Folha de S. Paulo


Linha cruzada na privatização

ERRAMOS: 22/10/96 Diferentemente do que informou a coluna do ombudsman de 20/10, publicada à pág. 1-6 (Brasil), o jornal ''O Estado de S.Paulo'' participa de um consórcio para concorrer à exploração da telefonia celular privada. O consórcio é integrado ainda pela Bellsouth Corporation e grupos Safra, RBS e Arbi. Linha cruzada na privatização

Se você lê só a Folha, provavelmente não se deu conta de que terá de pagar mais pelo uso do telefone, dentro em breve, como consequência da privatização das telecomunicações.

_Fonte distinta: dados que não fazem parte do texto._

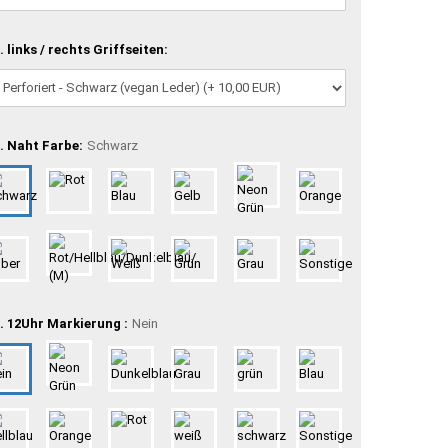
. links / rechts Griffseiten:
. Naht Farbe:
Schwarz
. 12Uhr Markierung :
Nein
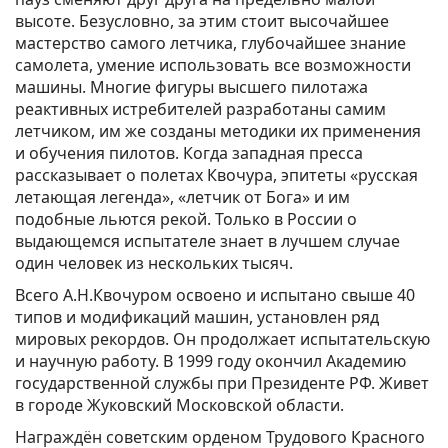
высоте. Безусловно, за этим стоит высочайшее
мастерство самого летчика, глубочайшее знание
самолета, умение использовать все возможности
машины. Многие фигуры высшего пилотажа
реактивных истребителей разработаны самим
летчиком, им же созданы методики их применения
и обучения пилотов. Когда западная пресса
рассказывает о полетах Квочура, эпитеты «русская
летающая легенда», «летчик от Бога» и им
подобные льются рекой. Только в России о
выдающемся испытателе знает в лучшем случае
один человек из нескольких тысяч.
Всего А.Н.Квочуром освоено и испытано свыше 40
типов и модификаций машин, установлен ряд
мировых рекордов. Он продолжает испытательскую
и научную работу. В 1999 году окончил Академию
государственной службы при Президенте РФ. Живет
в городе Жуковский Московской области.
Награждён советским орденом Трудового Красного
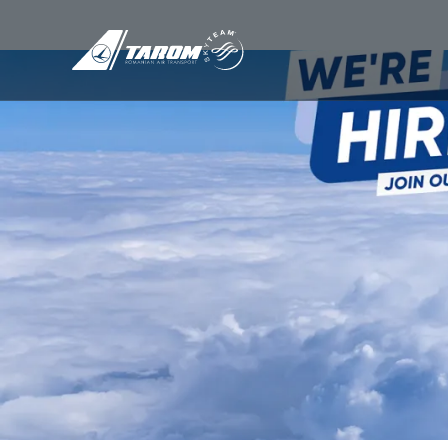
/
Chi Siamo
/
Compagnia TAROM
/
Carrier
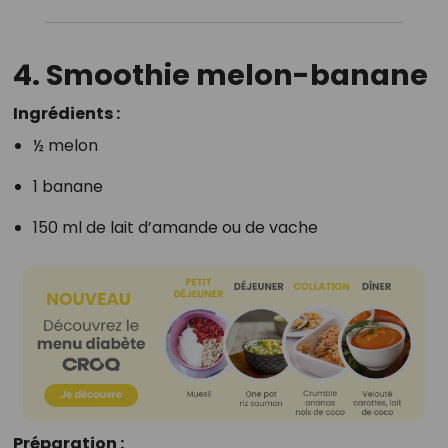
4. Smoothie melon-banane
Ingrédients :
½ melon
1 banane
150 ml de lait d’amande ou de vache
Préparation :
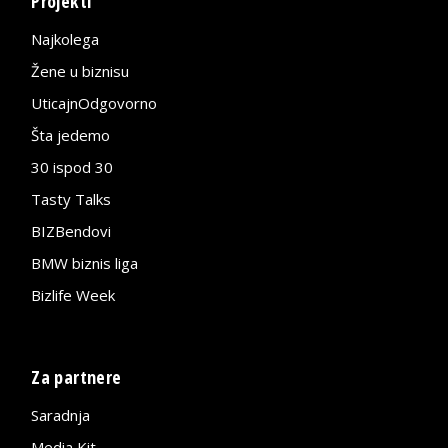
Projekti
Najkolega
Žene u biznisu
UticajnOdgovorno
Šta jedemo
30 ispod 30
Tasty Talks
BIZBendovi
BMW biznis liga
Bizlife Week
Za partnere
Saradnja
Media Kit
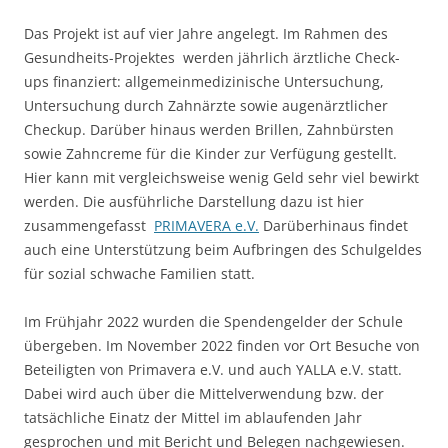
Das Projekt ist auf vier Jahre angelegt. Im Rahmen des
Gesundheits-Projektes werden jährlich ärztliche Check-
ups finanziert: allgemeinmedizinische Untersuchung,
Untersuchung durch Zahnärzte sowie augenärztlicher
Checkup. Darüber hinaus werden Brillen, Zahnbürsten
sowie Zahncreme für die Kinder zur Verfügung gestellt.
Hier kann mit vergleichsweise wenig Geld sehr viel bewirkt
werden. Die ausführliche Darstellung dazu ist hier
zusammengefasst
PRIMAVERA e.V.
Darüberhinaus findet
auch eine Unterstützung beim Aufbringen des Schulgeldes
für sozial schwache Familien statt.
Im Frühjahr 2022 wurden die Spendengelder der Schule
übergeben. Im November 2022 finden vor Ort Besuche von
Beteiligten von Primavera e.V. und auch YALLA e.V. statt.
Dabei wird auch über die Mittelverwendung bzw. der
tatsächliche Einatz der Mittel im ablaufenden Jahr
gesprochen und mit Bericht und Belegen nachgewiesen.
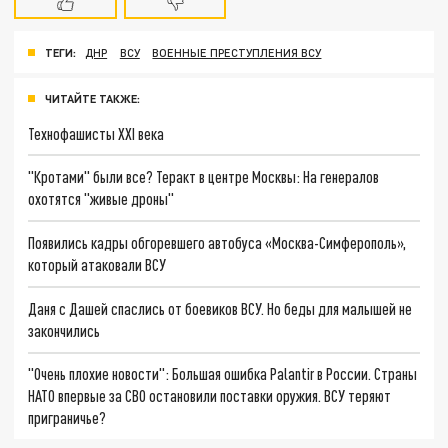
ТЕГИ:
ДНР
ВСУ
ВОЕННЫЕ ПРЕСТУПЛЕНИЯ ВСУ
ЧИТАЙТЕ ТАКЖЕ:
Технофашисты XXI века
"Кротами" были все? Теракт в центре Москвы: На генералов
охотятся "живые дроны"
Появились кадры обгоревшего автобуса «Москва-Симферополь»,
который атаковали ВСУ
Даня с Дашей спаслись от боевиков ВСУ. Но беды для малышей не
закончились
"Очень плохие новости": Большая ошибка Palantir в России. Страны
НАТО впервые за СВО остановили поставки оружия. ВСУ теряют
приграничье?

A notícia interessa a muita gente, particularmente a pessoas com o nível socioeconômico de leitores e assinantes de jornais, mas a Folha de quinta-feira omitiu-a em sua Primeira Página.

Comportamento diverso teve ''O Estado de S. Paulo'', que não participa de nenhum consórcio para concorrer à exploração da telefonia celular, como faz a Folha. O concorrente estampou no alto de sua capa a seguinte chamada: ''Telefonia vai subir antes da privatização''. Para ''O Globo'', metido em outro consórcio, o assunto também não mereceu primeira página.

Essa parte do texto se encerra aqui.